# TICA ABYSS Baitrunner Vs. Shimano Baitrunner



## Kwesi W. (Apr 14, 2006)

Quality?, Endurance?, Toughness?


----------



## Surf Fish (Dec 16, 2005)

After I've had the Tica for 10 years, I can answer that questions 

Let me know before you buy one, I've got an almost brand new one in the box I don't think I need anymore....


----------



## RuddeDogg (Mar 20, 2004)

*Either one works*

Well. It boils down to how mucj coin ya want to spend.


----------



## Kwesi W. (Apr 14, 2006)

*Really..*

I remember when you purchased that reel.. Why have you decided you don't need it..?

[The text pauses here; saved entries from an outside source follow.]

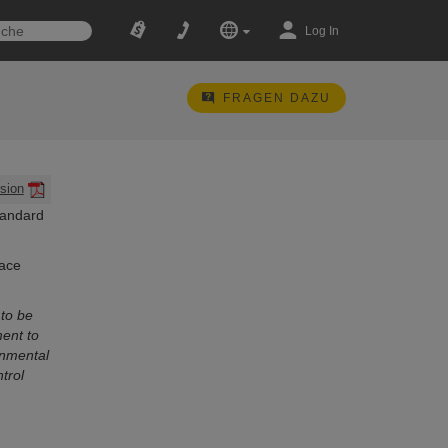
Log In
FRAGEN DAZU
sion
tandard
lace
to be
ent to
onmental
trol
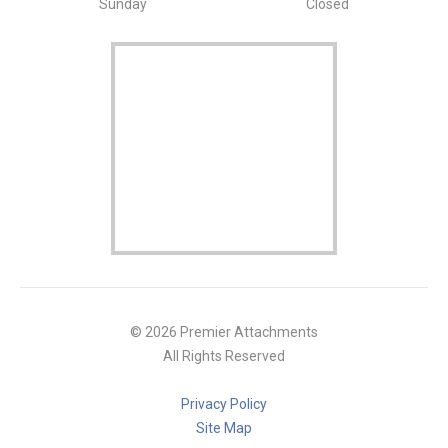
Sunday
Closed
© 2026 Premier Attachments
All Rights Reserved
Privacy Policy
Site Map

Both the reels cost $100 so cost wouldn't be a factor


----------



## Surf Fish (Dec 16, 2005)

kmw21230 said:


> I remember when you purchased that reel.. Why have you decided you don't need it..?
> 
> Both the reels cost $100 so cost wouldn't be a factor


It's been probably three months since I've used any spinning reels, I'm happy with my Ah Boo's and I may never go back. Been using the 6600 Mag and also a Penn 535 that I stuck magnets in. Took the Tica to the beach a few times just to cast with it, and it's been hanging in the rod rack ever since.


----------



## Kwesi W. (Apr 14, 2006)

*me too*

After switching to convential it's hard going back... But I want two spinning surf combos.. I have a Baitrunner on a St. Croix, and I'm thinking about putting either a shimano, or a tica on a 12 foot rod... I'm leaning towards the baitrunner.. But I see digital dagger has the tica rated #1


----------



## derekxec (Apr 26, 2006)

never used the tica but i have all 3 sizes in the shimano and you really cant go wrong with any shimano reels...the baitrunners are super strong and will def take a beating....i like almost as much as my van staal but my VS is only a week old so.....


----------



## Surf Fish (Dec 16, 2005)

I've got six baitrunners, 4500's and 6500's. Super reels, had them for years, no problems. But I wouldn't say they are a "long cast" reel, I'd say more "average cast" reel.... I think my old Daiwa BG 90's will out cast the Shimano's even on a bad day.


----------



## Kwesi W. (Apr 14, 2006)

*i see*

so would you say the Tica is better at long casting? I'm looking for a long casting baitrunner type reel...


----------



## reelfixer (Nov 8, 2005)

In 1986 I bought a Shimano Baitrunner 450. I still have it, and my wife still uses it when we fish. So far, it is original. It is serviced regularly and thats all. Any questions?


----------



## Kwesi W. (Apr 14, 2006)

*Yep*

I have a 4500b... Great reel... but my question is is there a Distance bait runner spining toreel ou there.. The baitrunner, i don't think are made for distance..


----------